Dubai: The international sukuk market is another victim of the credit squeeze that has destroyed investor confidence around the world - it has seen little activity this year.

Only one international dollar deal has been recorded so far in 2009, according to Dealogic, the data provider. This was a $650 million (Dh2.4 billion) transaction from the Indonesian government, which launched its first global Islamic bond this month.

The rest of this year's $2 billion-plus issuance has been in local currency deals, almost entirely in Malaysia, the biggest market for Sharia-compliant bonds. These issues have been, in the main, small transactions of less than $100 million.

The seizing up of the market has followed the worldwide evaporation of liquidity, which has affected conventional fund-raising as well as sukuk, bonds which are structured to avoid paying interest, in line with Islamic law.

Anzal Mohammad, global head of Islamic finance at Allen & Overy, the law firm, says, "Since the collapse of Lehman Brothers in September, the market has slowed to a halt but that is more due to overall sentiment rather than a particular problem in the sukuk market.

"It is not just the Islamic bond market that has dried up. The conventional bond markets have been badly hit too."

Mohammad thinks the market is about to see an increase in activity - a number of banks are preparing to launch deals on the back of the improvement in sentiment, which has seen conventional equity and credit markets rise sharply since early March.

Mohammad says the stabilisation of the oil price at about $50 a barrel, after it dropped to lows close to $30 a barrel in January, has also raised hopes that the sukuk market may be on the point of reopening in earnest.

This is because the Middle East, which relies heavily on oil for its wealth, is one of the biggest markets for issuance of international sukuk.

Mohammad says there have been a number of conventional sovereign bond deals from the Gulf in the past few weeks. These, he says, could pave the way for Islamic bonds, as issuers become more confident that they can attract investors.

"There are a number of sukuk deals that are being worked on. We will see some sovereign issuance first, then the corporates will start coming to the market," he adds.

However, once the international market does properly re-awaken, it is likely to be slow, as investors remain cautious and risk-averse following the financial shocks of the past year.

It will certainly take time before the market matches the pace of growth in the early part of 2007, when it was one of the fastest expanding markets in the world.

That year saw $27 billion worth of new bonds issued - nearly three times more than 2006, according to Dealogic.

This growth was particularly impressive considering most of the issuance was in the first half of the year, before the credit crisis blew up in August 2007.

The sukuk market, which is forecast by Moody's to rise to $122.7 billion in outstanding issuance this year - compared with just $1.8 billion in 2001 - is also likely to re-emerge as a rather different animal when it kicks into gear. This is because bankers and lawyers, always on the look-out for new structures for the design of Islamic bonds, have been reined back by religious scholars.

These scholars banned two types of structures that became popular in 2006 and 2007 - known as musharaka, an Islamic joint partnership, and mudaraba, a form of trust financing - in February last year.

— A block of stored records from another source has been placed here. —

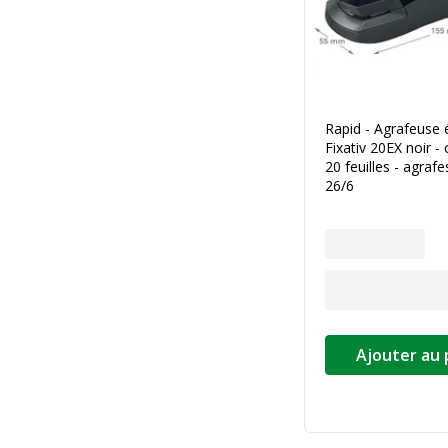
Rapid - Agrafeuse 
Fixativ 20EX noir -
20 feuilles - agraf
26/6
Ajouter au 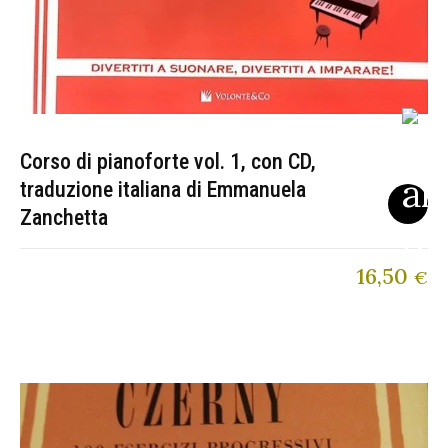
Corso di pianoforte vol. 1, con CD,
traduzione italiana di Emmanuela
Zanchetta
16,50
€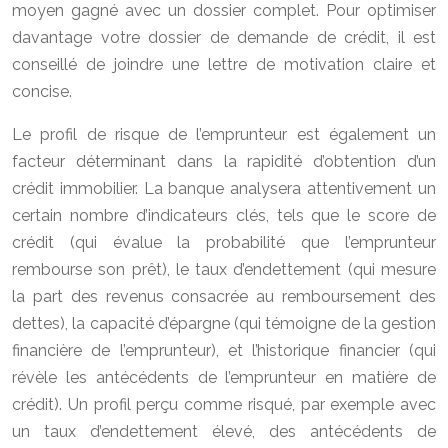
moyen gagné avec un dossier complet. Pour optimiser
davantage votre dossier de demande de crédit, il est
conseillé de joindre une lettre de motivation claire et
concise.
Le profil de risque de l’emprunteur est également un
facteur déterminant dans la rapidité d’obtention d’un
crédit immobilier. La banque analysera attentivement un
certain nombre d’indicateurs clés, tels que le score de
crédit (qui évalue la probabilité que l’emprunteur
rembourse son prêt), le taux d’endettement (qui mesure
la part des revenus consacrée au remboursement des
dettes), la capacité d’épargne (qui témoigne de la gestion
financière de l’emprunteur), et l’historique financier (qui
révèle les antécédents de l’emprunteur en matière de
crédit). Un profil perçu comme risqué, par exemple avec
un taux d’endettement élevé, des antécédents de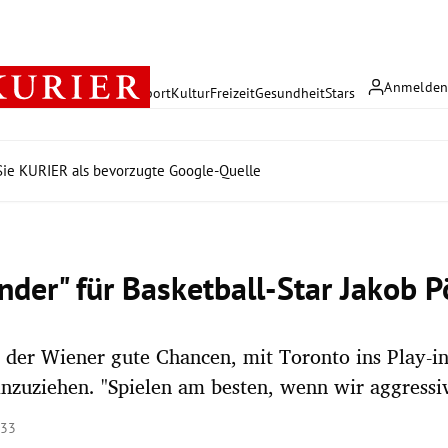
Anmelde
rreich
Politik
Wirtschaft
Sport
Kultur
Freizeit
Gesundheit
Stars
ie KURIER als bevorzugte Google-Quelle
nder" für Basketball-Star Jakob Pö
 der Wiener gute Chancen, mit Toronto ins Play-
nzuziehen. "Spielen am besten, wenn wir aggressiv
:33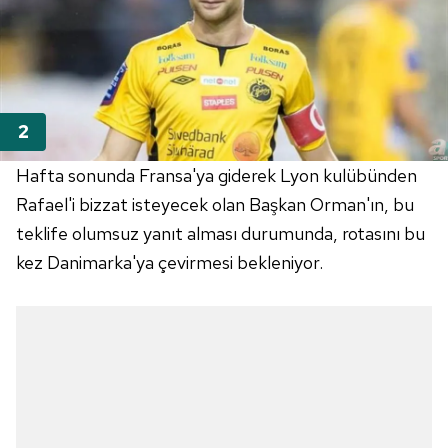
Hafta sonunda Fransa'ya giderek Lyon kulübünden
Rafael'i bizzat isteyecek olan Başkan Orman'ın, bu
teklife olumsuz yanıt alması durumunda, rotasını bu
kez Danimarka'ya çevirmesi bekleniyor.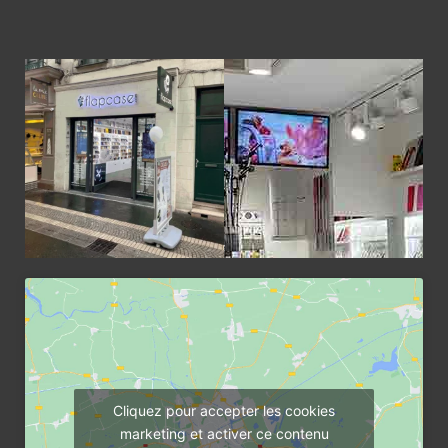
Cliquez pour accepter les cookies
marketing et activer ce contenu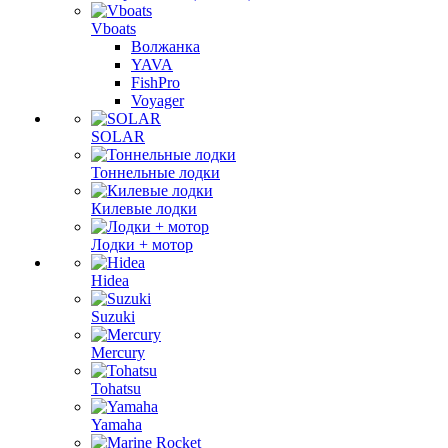
Vboats
Волжанка
YAVA
FishPro
Voyager
SOLAR
Тоннельные лодки
Килевые лодки
Лодки + мотор
Hidea
Suzuki
Mercury
Tohatsu
Yamaha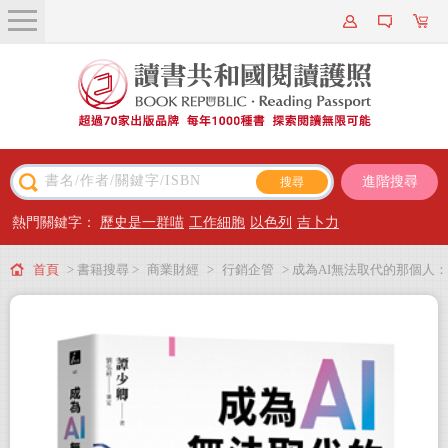
關於我們
近期新書
書籍搜尋
進階搜尋
主題閱讀
熱門關鍵字：
歷史是一群喵
工作細胞
以色列
吉卜力
出版專區
首頁
> 書籍搜尋 >
商業財經
>
行銷企管
> 成為AI無法取代的那個人：
會員專屬
用蘇格拉底辯證法，拆解ChatGPT智慧本質，打造不可取代的職場競爭力
會員儲值方案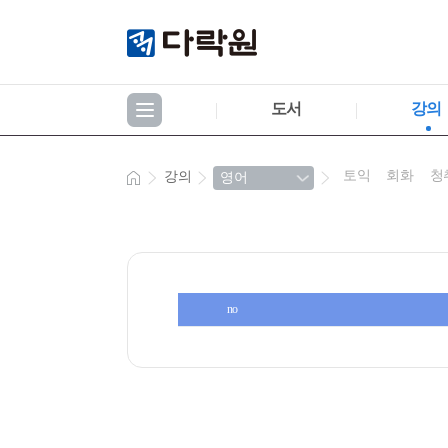
도서
강의
토익
회화
청
강의
no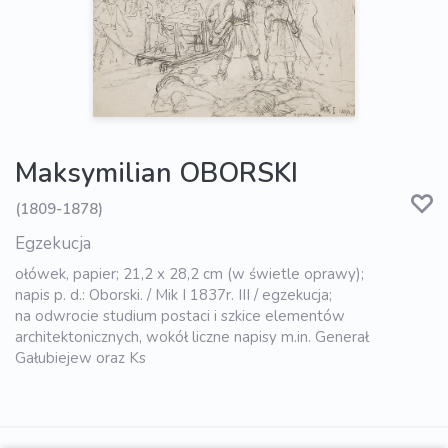
Maksymilian OBORSKI
(1809-1878)
Egzekucja
ołówek, papier; 21,2 x 28,2 cm (w świetle oprawy);
napis p. d.: Oborski. / Mik I 1837r. III / egzekucja;
na odwrocie studium postaci i szkice elementów
architektonicznych, wokół liczne napisy m.in. Generał
Gałubiejew oraz Ks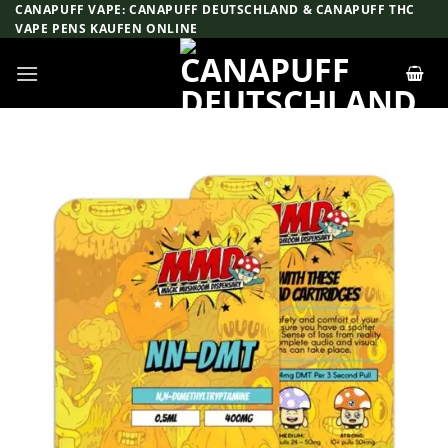
Zum
CANAPUFF VAPE: CANAPUFF DEUTSCHLAND & CANAPUFF THC
VAPE PENS KAUFEN ONLINE
Inhalt
springen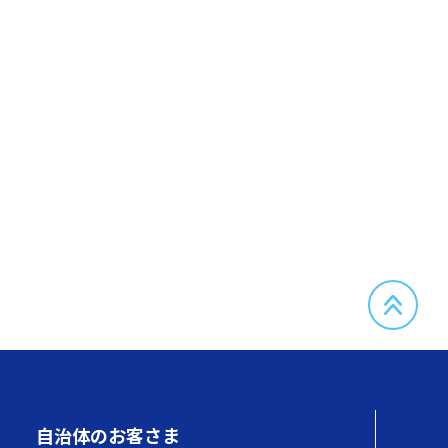
自治体のお客さま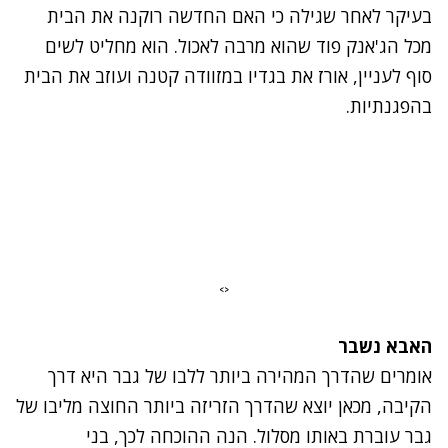
בעיקר לאחר שגילה כי האם החדשה רוקנה את הבית
מכל הג'אנק פוד שהוא מרבה לאכול. הוא מחליט לשים
סוף לעניין, אורז את בגדיו במזוודה קטנה ועוזב את הבית
בהפגנתיות.
<>
האבא נשבר
אומרים שהדרך המהירה ביותר ללבו של גבר היא דרך
הקיבה, מכאן יוצא שהדרך הזריזה ביותר החוצה מליבו של
גבר עוברת באותו מסלול. הנה ההוכחה לכך, בני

The Bahrain-based Accounting and Auditing Organisation for Islamic Financial Institutions ruled that these structures were breaking Islamic laws because they offered investors a repurchase undertaking, where the issuer promises to pay back the face value of the bond when it matures or in the event of a default.

This looks like a guaranteed return, which goes against the spirit of Islamic finance, they ruled.

It means once the sukuk market does revive, it is likely to be dominated by just one type of bond.

This is the asset-backed ijara structure, a sale and leaseback arrangement that uses revenues from an asset, usually a building, to pay investors. These payments are based on rent or profits.

This is not considered a guaranteed return as the physical asset could, in theory, lose value, although investors invariably get their principal back as they would with a conventional bond.

"Ijara will be the main type of structure from now on," says Mohammad. "I don't think the market will suffer too much from having just one main structure."

Most analysts believe the sukuk market still has great potential, with many forecasting it can at least triple in size.

This is based on expectations that more Muslim investors will turn to Islamic financial products.

The European Islamic Investment Bank believes 60 per cent of Muslim investors will eventually do so, compared with about 20 per cent today.

It is also hoped that non-Muslim European investors, who were increasingly buying sukuk as a way to diversify, before the credit crisis, will return to the market.